First off, let’s look at some of the eerie parallels between ISU and the Chiefs.  As mentioned before, the team colors are the same.  ISU started the season with 3 wins, 4 losses, and then 3 wins.  The Chiefs started the season with 3 losses, 4 wins, and 3 losses.  The defenses have pretty much the same strengths and weaknesses and the offenses work on  a particular set of principles (albeit in different schemes).  Additionally, some of the sparks and ups and downs in the season are similar.  So, now, let’s get to how to upset a dominant passing team with a defense predicated on getting turnovers (sounds a lot like OSU and the Packers, doesn’t it?)  In fact, OSU and the Packers are eerily similar, too.  For instance, their QBs are about the same age.

Keep in mind that these factors are not all in the control of the teams.  Some teams will not have the necessary personnel or setups to make this happen.  There are very important particulars to this situation that just aren’t present on most of the football teams in BCS leagues or the NFL.  Ok, now let’s get to creating an upset against a high-level diversified passing team:

1. Man-to-Man Press Coverage: Unfortunately, most teams cannot do this.  Brandon Flowers (not The Killers lead singer, he has been a little under the radar but completely outplayed Asumougha this year) is easily one of the top 5 cornerbacks in the NFL while Brandon Carr is somewhere in the 10 to 15 range.  Kendrick Lewis is an emerging free safety.  Iowa State has Reeves and Leonard Johnson (both underrated because, let’s face it it’s ISU) who Desmond Howard described as “shut-down corners” on GameDay before the Texas game.  Ter’ran Benton is a very good free safety.  Pass happy teams that rely on diversified attacks rarely deal with coverage units as good as what these teams have, and it showed during the games.  OSU and the Packers looked completely out of sorts in these games as the press coverage made the timing off and the receivers could not play as fast as they usually do.  After the Chiefs employed this strategy, Jermichael Finley even commented that it was the most out-of-rhythm he’s felt in a game and that he thinks the Chiefs came up with the blueprint for how teams will defend him going forward.

2. Put a Lot on Two Awesome Linebackers: Iowa State has the #2 and #3 tacklers in the Big 12 in A. J. Klein and Jake Knott while the Chiefs have Tamba Hali and Derrick Johnson.  In both cases, great games were had by these players who are some of the best at their positions.  Hali is a little different, because he mostly is a pass rusher (vs.

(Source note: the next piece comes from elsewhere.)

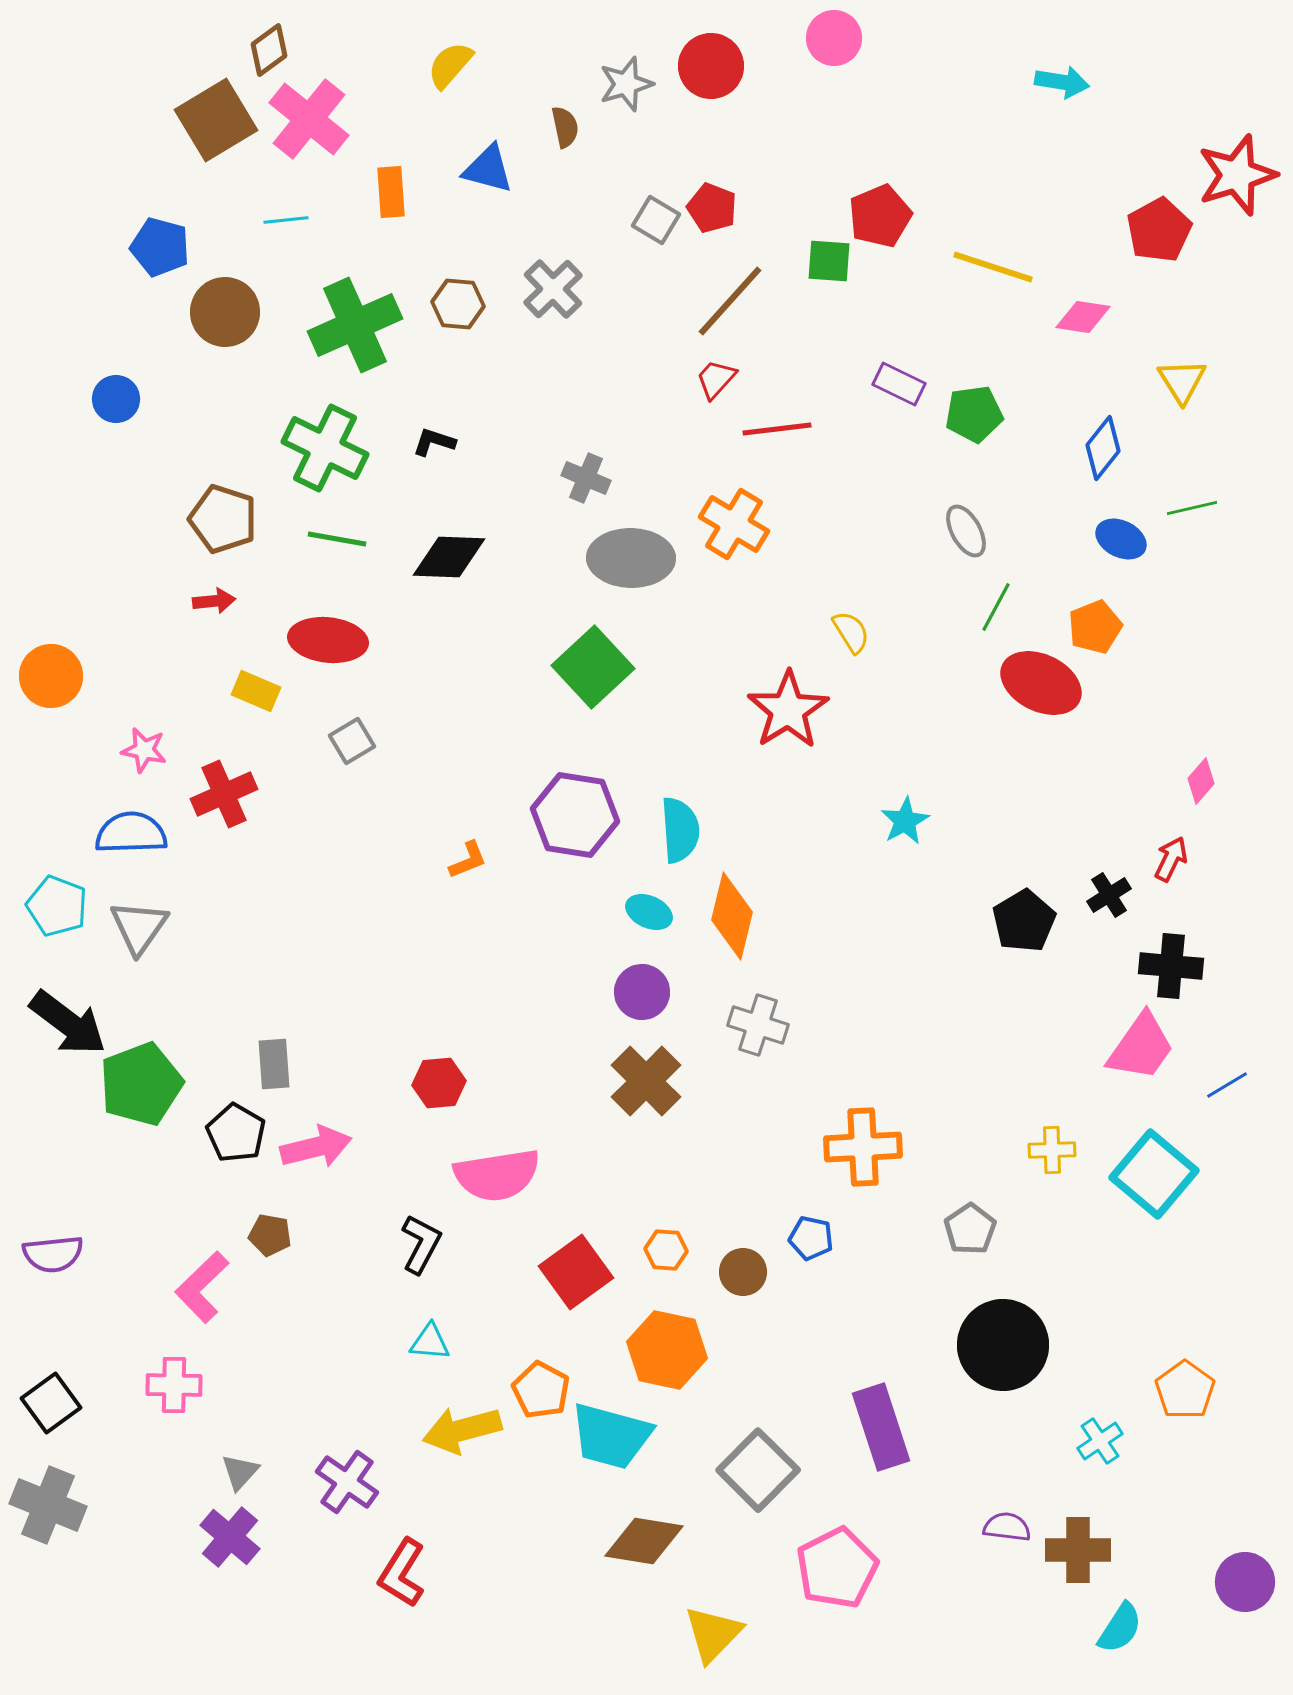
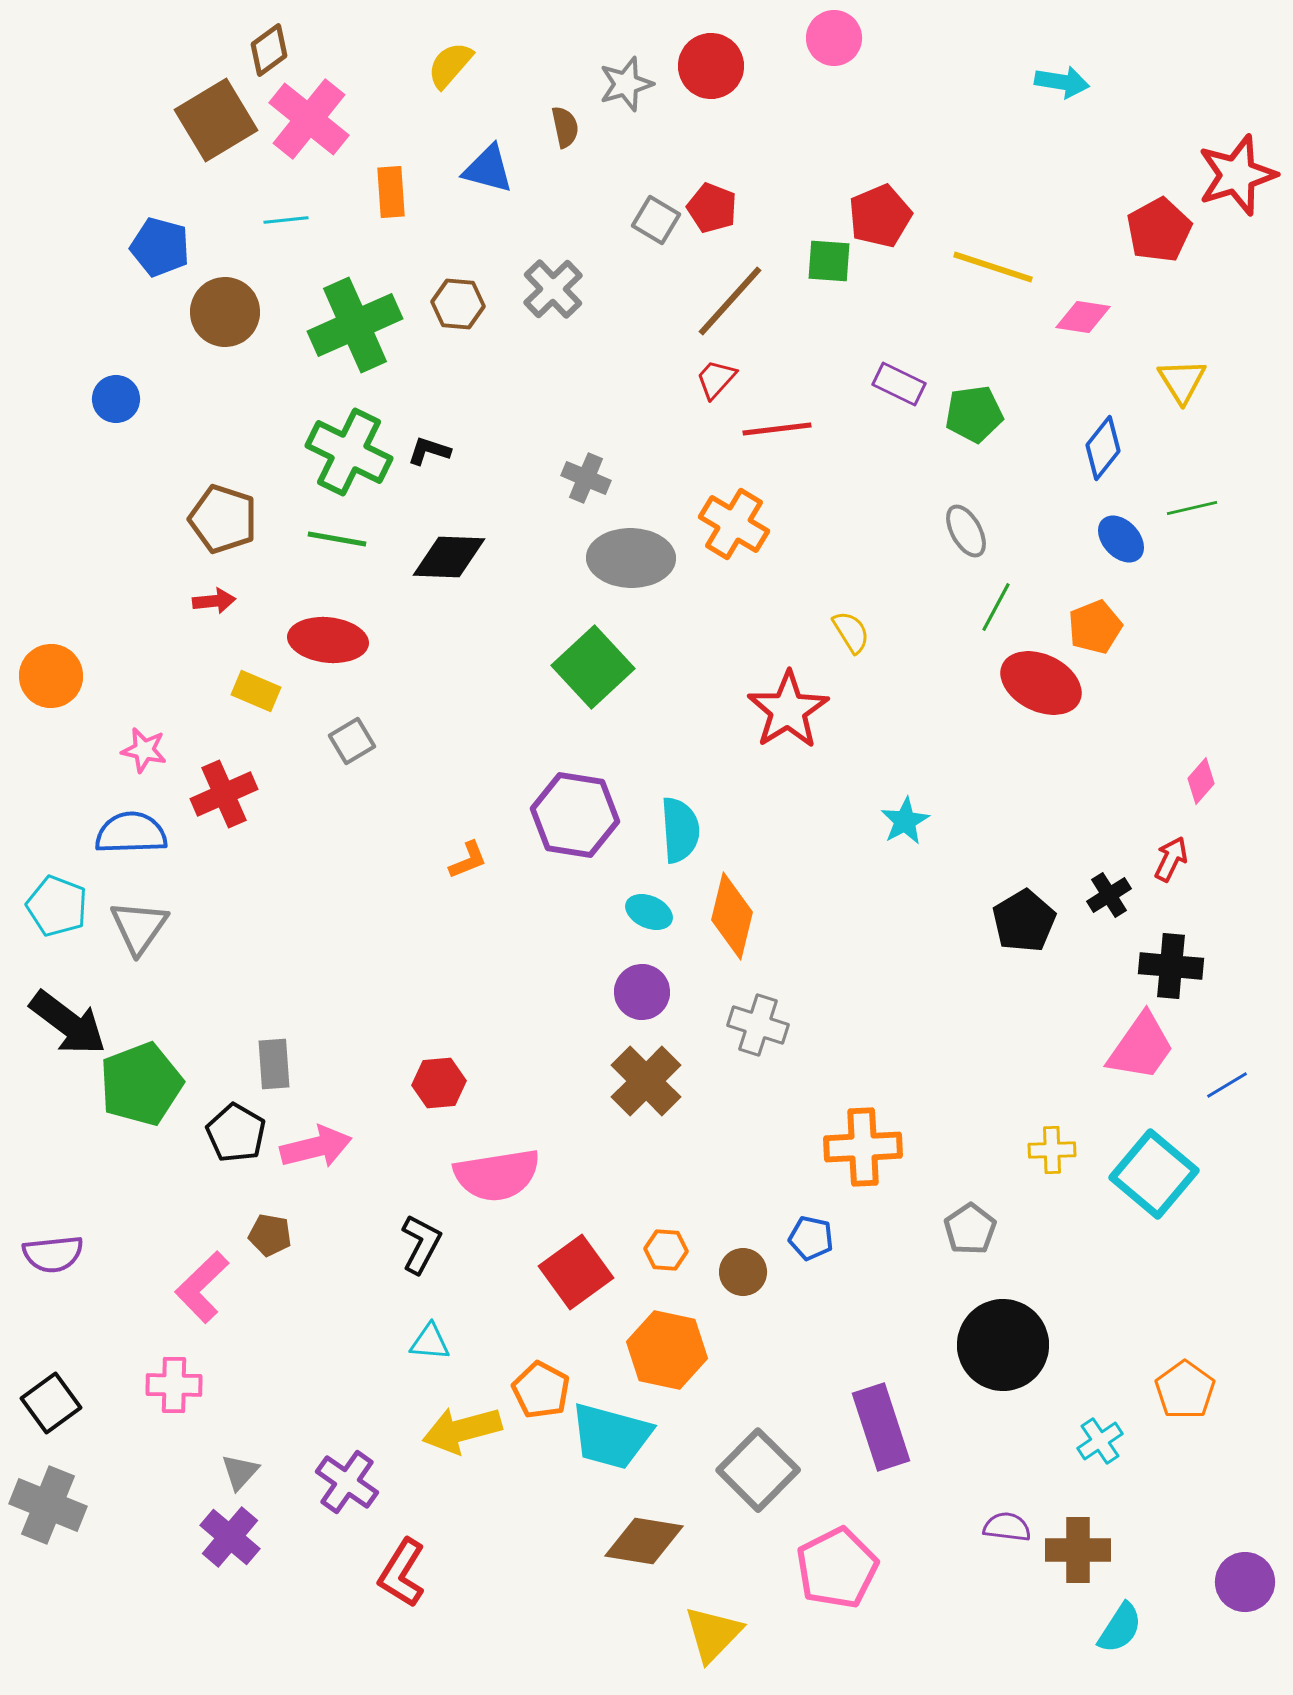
black L-shape at (434, 442): moved 5 px left, 9 px down
green cross at (325, 448): moved 24 px right, 4 px down
blue ellipse at (1121, 539): rotated 21 degrees clockwise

Justin Houston who could end up being the A. J. Klein of the Chiefs, Jake Knott and Derrick Johnson have very similar games).

3. Rely on the Opposing Team to not Utilize the Run Nearly Enough: I’m pretty sure the Packers and OSU went back to the tape and realized they could have run all day.  ISU and the Chiefs both have hard-working, very average defensive lines.  Pass oriented teams tend to forget this bit of strategy because “It’s not what they do.”

4. Don’t Win the Time of Possession, Dominate It:  ISU – 34:47, OSU 25:13.  OSU couldn’t stop ISU in the fourth quarter.  They were completely gassed.  Chiefs – 36:11, Packers 23:49.  Everyone knew the Packers would put up some points in the second half, so having their defense worn out to make a counter punch was key.  The Chiefs were able to counter the Packers’ scores.  Both ISU and the Chiefs put together long drives taking what the defense gave while avoiding mistakes.  These are those rare games when you would rather have an interception by your team not be a pick six early in the game.  It’s better if you can put together a 5 or 6 minute scoring drive and get the other team on the road to fatigue instead of putting points on the board right away, because the blowout is not happening.

5. Play on the Home Turf: Both wins were at home.  This helps in obvious ways.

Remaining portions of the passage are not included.